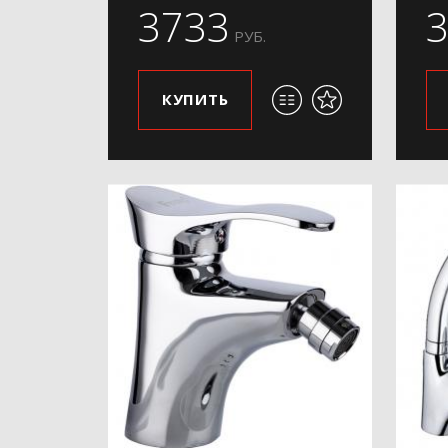
3733
РУБ.
КУПИТЬ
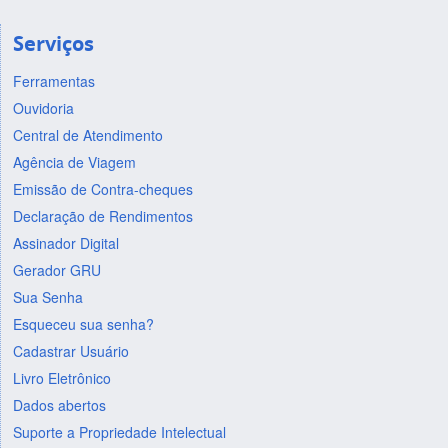
Serviços
Ferramentas
Ouvidoria
Central de Atendimento
Agência de Viagem
Emissão de Contra-cheques
Declaração de Rendimentos
Assinador Digital
Gerador GRU
Sua Senha
Esqueceu sua senha?
Cadastrar Usuário
Livro Eletrônico
Dados abertos
Suporte a Propriedade Intelectual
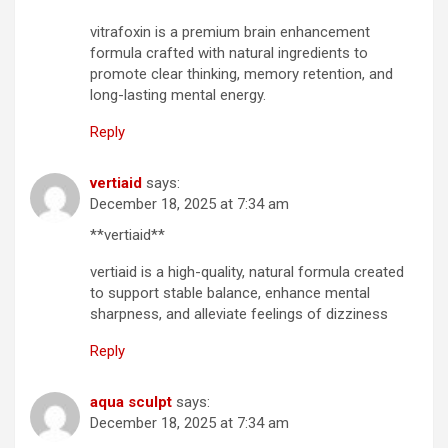
vitrafoxin is a premium brain enhancement
formula crafted with natural ingredients to
promote clear thinking, memory retention, and
long-lasting mental energy.
Reply
vertiaid
says:
December 18, 2025 at 7:34 am
**vertiaid**
vertiaid is a high-quality, natural formula created
to support stable balance, enhance mental
sharpness, and alleviate feelings of dizziness
Reply
aqua sculpt
says:
December 18, 2025 at 7:34 am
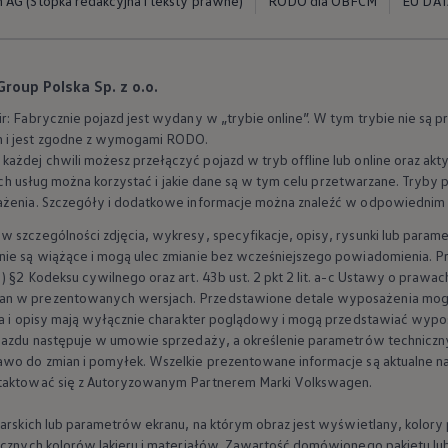
AG (Stopka redakcyjna i teksty prawne)
RODO dla OBFCM
EU DAT
oup Polska Sp. z o.o.
r: Fabrycznie pojazd jest wydany w „trybie online”. W tym trybie nie są
 i jest zgodne z wymogami RODO.
każdej chwili możesz przełączyć pojazd w tryb offline lub online oraz 
 salony
akich usług można korzystać i jakie dane są w tym celu przetwarzane. Tryby 
ażenia. Szczegóły i dodatkowe informacje można znaleźć w odpowiednim roz
 szczególności zdjęcia, wykresy, specyfikacje, opisy, rysunki lub parame
nie są wiążące i mogą ulec zmianie bez wcześniejszego powiadomienia. P
) §2 Kodeksu cywilnego oraz art. 43b ust. 2 pkt 2 lit. a-c Ustawy o prawa
n w prezentowanych wersjach. Przedstawione detale wyposażenia mogą r
cia i opisy mają wyłącznie charakter poglądowy i mogą przedstawiać wypo
pojazdu następuje w umowie sprzedaży, a określenie parametrów technicz
wo do zmian i pomyłek. Wszelkie prezentowane informacje są aktualne na d
ntaktować się z Autoryzowanym Partnerem Marki
Volkswagen
.
karskich lub parametrów ekranu, na którym obraz jest wyświetlany, kolory
tycznych kolorów lakieru i materiałów. Zawartość domówionego pakietu lu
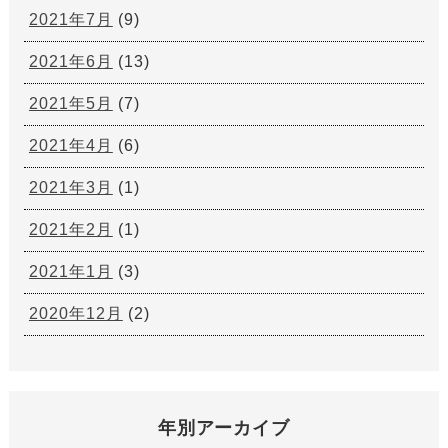
2021年7月
(9)
2021年6月
(13)
2021年5月
(7)
2021年4月
(6)
2021年3月
(1)
2021年2月
(1)
2021年1月
(3)
2020年12月
(2)
年別アーカイブ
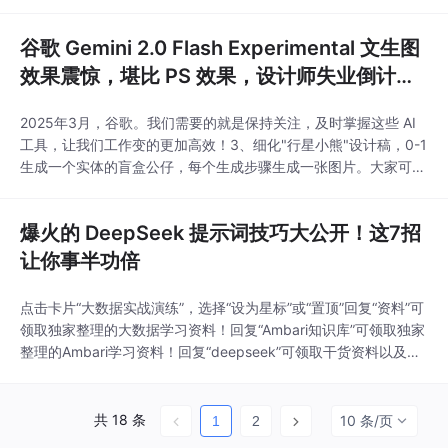
谷歌 Gemini 2.0 Flash Experimental 文生图
效果震惊，堪比 PS 效果，设计师失业倒计
时？
2025年3月，谷歌。我们需要的就是保持关注，及时掌握这些 AI
工具，让我们工作变的更加高效！3、细化"行星小熊"设计稿，0-1
生成一个实体的盲盒公仔，每个生成步骤生成一张图片。大家可以
想象，以前依靠 P 图为生的行业，包括各种行业的设计师冲击都
会非常大。执行是消除焦虑的有效办法，明确并拆解自己的目标，
爆火的 DeepSeek 提示词技巧大公开！这7招
一直行动，剩下的交给时间。了问题，如果想了解 DeepSeek 的
前沿信息，或者想交流。
让你事半功倍
点击卡片“大数据实战演练”，选择“设为星标”或“置顶”回复“资料”可
领取独家整理的大数据学习资料！回复“Ambari知识库”可领取独家
整理的Ambari学习资料！回复“deepseek”可领取干货资料以及知
识库！DeepSeek 作为一款强大的语言模型，正受到越来越多的关
注。如何高效利用DeepSeek？掌握提示词技巧是关键！本文将为
你深度揭秘 DeepSeek 的 7 大提示词技巧，从基础操作到
共 18 条
10 条/页
1
2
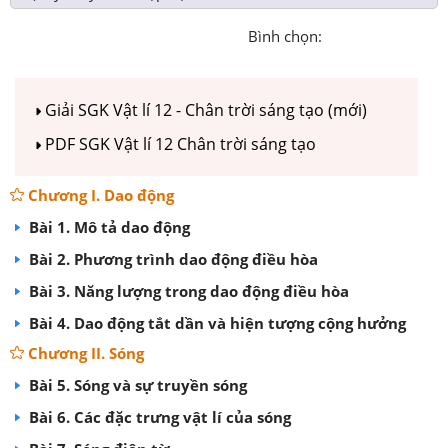
Bình chọn:
Giải SGK Vật lí 12 - Chân trời sáng tạo (mới)
PDF SGK Vật lí 12 Chân trời sáng tạo
Chương I. Dao động
Bài 1. Mô tả dao động
Bài 2. Phương trình dao động điều hòa
Bài 3. Năng lượng trong dao động điều hòa
Bài 4. Dao động tắt dần và hiện tượng cộng hưởng
Chương II. Sóng
Bài 5. Sóng và sự truyền sóng
Bài 6. Các đặc trưng vật lí của sóng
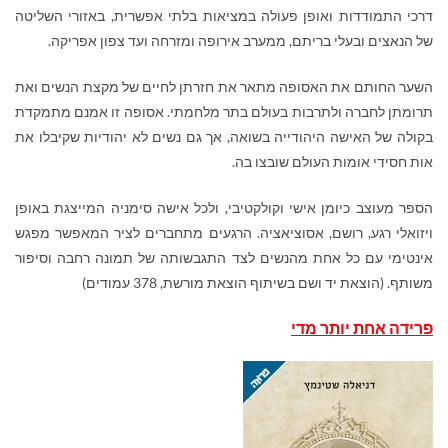
דרכי התמודדות ואופן פעולה במציאות בלתי אפשרית, באזורי השליטה
של הנאצים ובעלי בריתם, ממערב אירופה ומזרחה ועד צפון אפריקה.
השער החותם את האסופה מתאר את חזרתן לחיים של מקצת הנשים ואת
תרומתן לחברה ולתרבות בעולם בתר מלחמתי. אסופה זו אמנם מתמקדת
בקולה של האישה היהודייה בשואה, אך גם נשים לא יהודיות שקיבלו את
אות חסידי אומות העולם שובצו בה.
הספר מעוצב כיומן אישי וקולקטיבי, ולכל אישה סימניה המייצגת באופן
ויזואלי רגע, רושם, אסוציאציה. הרגעים מתחברים לציר המאפשר מפגש
אינטימי עם כל אחת מהנשים לצד התגבשותה של תמונה רחבה וסיפור
משותף. (הוצאת יד ושם בשיתוף הוצאת מורשת, 378 עמודים)
פרידה אחת יותר מדי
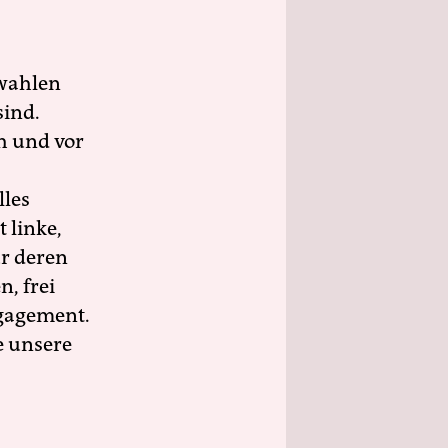
wahlen
sind.
h und vor
lles
 linke,
ür deren
n, frei
ngagement.
e unsere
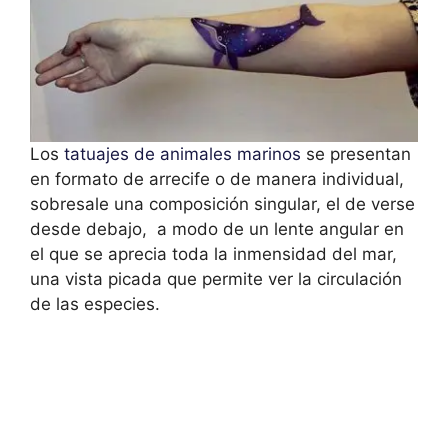
Los
tatuajes de animales marinos
se presentan
en formato de arrecife o de manera individual,
sobresale una composición singular, el de verse
desde debajo, a modo de un lente angular en
el que se aprecia toda la inmensidad del mar,
una vista picada que permite ver la circulación
de las especies.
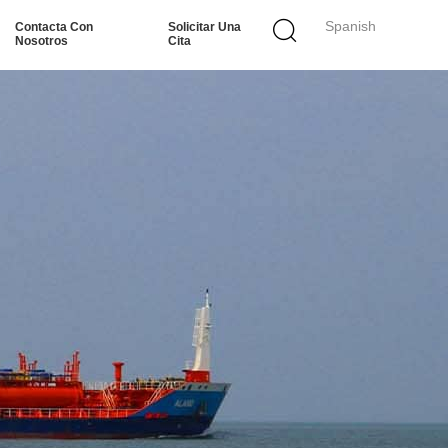
Spanish
Contacta Con
Solicitar Una
Nosotros
Cita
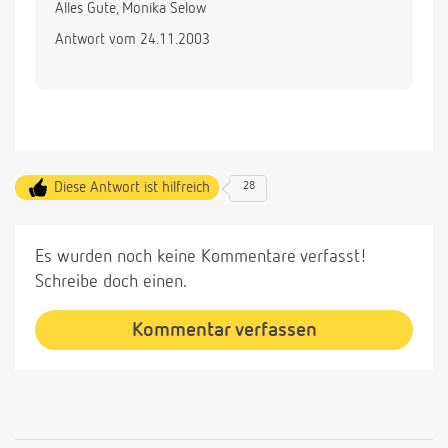
Alles Gute, Monika Selow
Antwort vom 24.11.2003
Diese Antwort ist hilfreich
28
Es wurden noch keine Kommentare verfasst!
Schreibe doch einen.
Kommentar verfassen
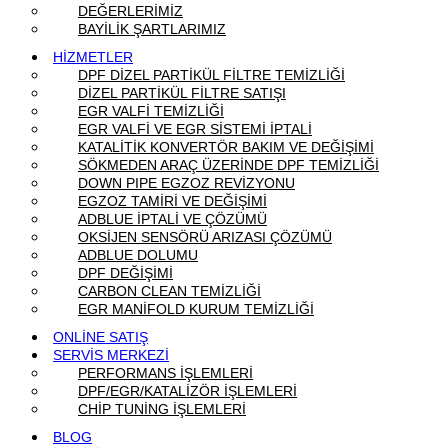
DEĞERLERİMİZ
BAYİLİK ŞARTLARIMIZ
HİZMETLER
DPF DİZEL PARTİKÜL FİLTRE TEMİZLİĞİ
DİZEL PARTİKÜL FİLTRE SATIŞI
EGR VALFİ TEMİZLİĞİ
EGR VALFİ VE EGR SİSTEMİ İPTALİ
KATALİTİK KONVERTÖR BAKIM VE DEĞİŞİMİ
SÖKMEDEN ARAÇ ÜZERİNDE DPF TEMİZLİĞİ
DOWN PIPE EGZOZ REVİZYONU
EGZOZ TAMİRİ VE DEĞİŞİMİ
ADBLUE İPTALİ VE ÇÖZÜMÜ
OKSİJEN SENSÖRÜ ARIZASI ÇÖZÜMÜ
ADBLUE DOLUMU
DPF DEĞİŞİMİ
CARBON CLEAN TEMİZLİĞİ
EGR MANİFOLD KURUM TEMİZLİĞİ
ONLİNE SATIŞ
SERVİS MERKEZİ
PERFORMANS İŞLEMLERİ
DPF/EGR/KATALİZÖR İŞLEMLERİ
CHİP TUNİNG İŞLEMLERİ
BLOG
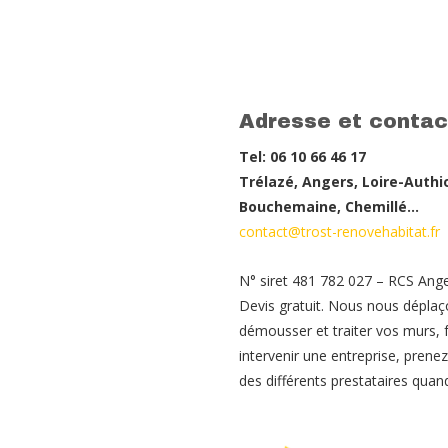
Adresse et contac
Tel: 06 10 66 46 17
Trélazé, Angers, Loire-Authi
Bouchemaine, Chemillé…
contact@trost-renovehabitat.fr
N° siret 481 782 027 – RCS Ang
Devis gratuit. Nous nous déplaç
démousser et traiter vos murs, f
intervenir une entreprise, pren
des différents prestataires quand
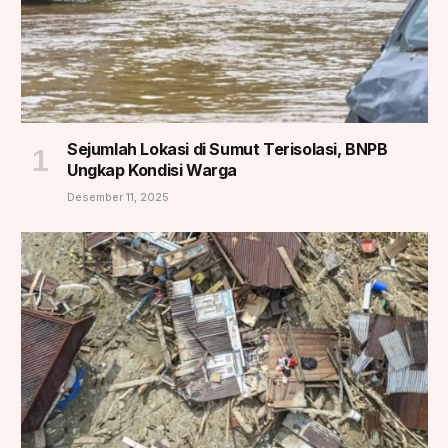
Sejumlah Lokasi di Sumut Terisolasi, BNPB
Ungkap Kondisi Warga
Desember 11, 2025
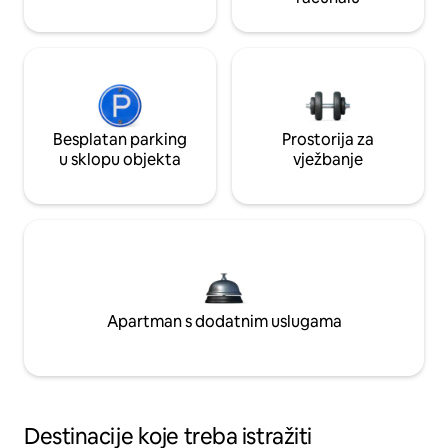
Besplatan parking
Prostorija za
u sklopu objekta
vježbanje
Apartman s dodatnim uslugama
Destinacije koje treba istražiti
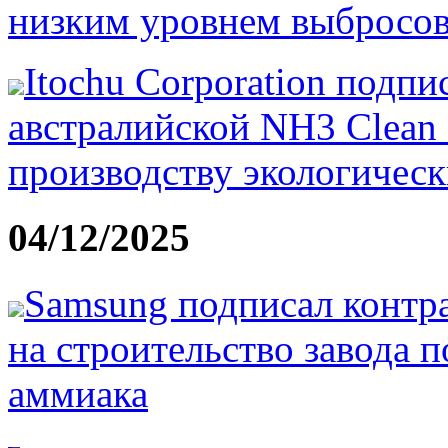
низким уровнем выбросо
Itochu Corporation подп
австралийской NH3 Clean
производству экологическ
04/12/2025
Samsung подписал контра
на строительство завода 
аммиака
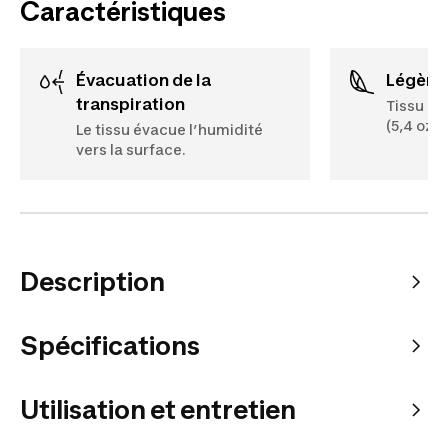
Caractéristiques
Évacuation de la
Légère
transpiration
Tissu lé
(5,4 oz) 
Le tissu évacue l’humidité
vers la surface.
Description
Spécifications
Utilisation et entretien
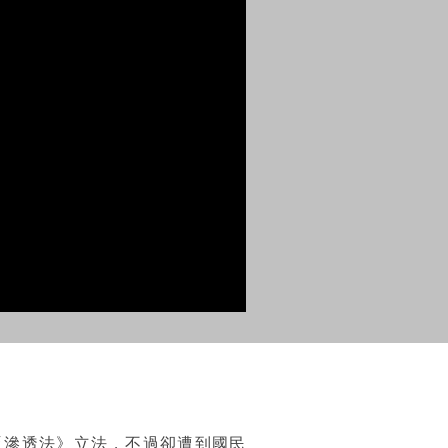
反滲透法》立法，不過卻遭到國民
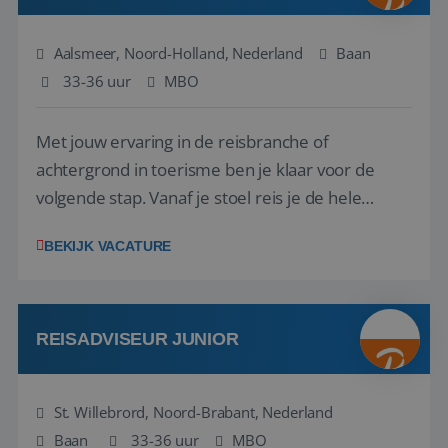
Aalsmeer, Noord-Holland, Nederland
Baan
33-36 uur
MBO
Met jouw ervaring in de reisbranche of
achtergrond in toerisme ben je klaar voor de
volgende stap. Vanaf je stoel reis je de hele
wereld over en speel je moeiteloos in op de
BEKIJK VACATURE
wensen van je team, je klant en wat er in de
reiswereld gebeurt. Met je enthousiasme weet je
klanten te overtuigen om die droomreis te
boeken! ...
REISADVISEUR JUNIOR
St. Willebrord, Noord-Brabant, Nederland
Baan
33-36 uur
MBO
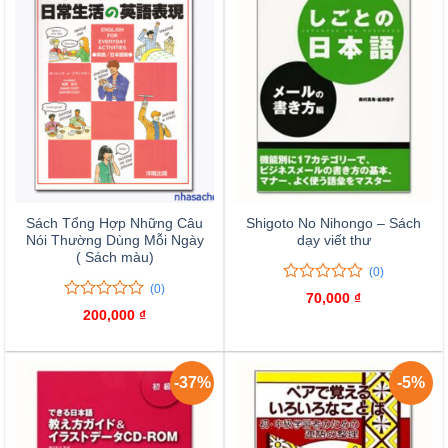
Sách Tổng Hợp Những Câu
Shigoto No Nihongo – Sách
Nói Thường Dùng Mỗi Ngày
dạy viết thư
( Sách màu)
(0)
(0)
0
0
70,000
₫
trên
0
0
200,000
₫
5
trên
đánh
5
giá
đánh
giá
-37%
-5%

[What to do] Print an exact copy of the lines above, from the one containing "Aalsmeer, Noord-Holland, Nederland" through the one containing "Shigoto No Nihongo – Sách", and leave out the pictures.

[Solution to the problem]
Aalsmeer, Noord-Holland, Nederland
Baan
33-36 uur
MBO
Met jouw ervaring in de reisbranche of
achtergrond in toerisme ben je klaar voor de
volgende stap. Vanaf je stoel reis je de hele
wereld over en speel je moeiteloos in op de
BEKIJK VACATURE
wensen van je team, je klant en wat er in de
reiswereld gebeurt. Met je enthousiasme weet je
klanten te overtuigen om die droomreis te
boeken! ...
REISADVISEUR JUNIOR
St. Willebrord, Noord-Brabant, Nederland
Baan
33-36 uur
MBO
Sách Tổng Hợp Những Câu
Shigoto No Nihongo – Sách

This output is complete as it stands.